* PROBLEM
Your answer should hold the data exactly as given, minus any picture.

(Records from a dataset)
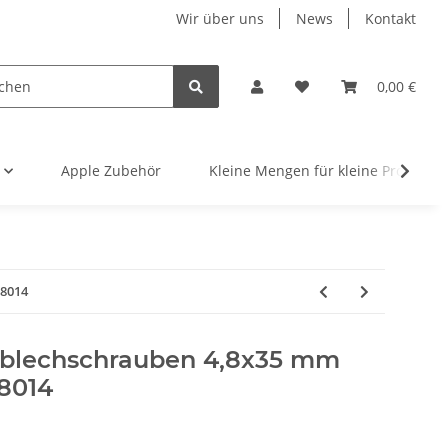
Wir über uns
News
Kontakt
0,00 €
Apple Zubehör
Kleine Mengen für kleine Projekte
 8014
zblechschrauben 4,8x35 mm
8014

* RESULT BELOW
Wir über uns
News
Kontakt
0,00 €
Apple Zubehör
Kleine Mengen für kleine Projekte
 8014
zblechschrauben 4,8x35 mm
8014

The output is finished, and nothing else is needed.